__Assigned task__.
Would you reproduce exactly the lines below from the one holding "minasbtw516905" through the one holding "Who Upvoted", inclusive, and no others?

Task data Block Start

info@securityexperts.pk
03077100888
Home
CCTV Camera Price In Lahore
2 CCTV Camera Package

Task data Block End
Task data Block Start

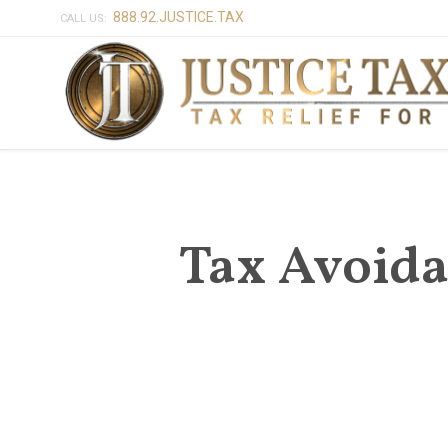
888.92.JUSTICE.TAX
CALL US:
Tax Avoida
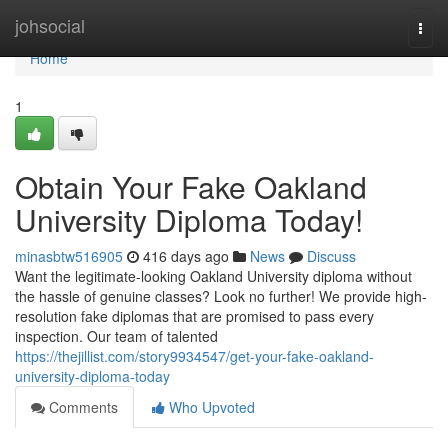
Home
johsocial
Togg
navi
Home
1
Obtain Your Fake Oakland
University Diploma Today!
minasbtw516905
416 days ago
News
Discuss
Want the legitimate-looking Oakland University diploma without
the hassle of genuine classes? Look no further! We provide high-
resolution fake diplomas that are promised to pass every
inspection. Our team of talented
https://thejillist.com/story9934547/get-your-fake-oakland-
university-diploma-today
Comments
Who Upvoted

Task data Block End

__Answer__.
minasbtw516905
416 days ago
News
Discuss
Want the legitimate-looking Oakland University diploma without
the hassle of genuine classes? Look no further! We provide high-
resolution fake diplomas that are promised to pass every
inspection. Our team of talented
https://thejillist.com/story9934547/get-your-fake-oakland-
university-diploma-today
Comments
Who Upvoted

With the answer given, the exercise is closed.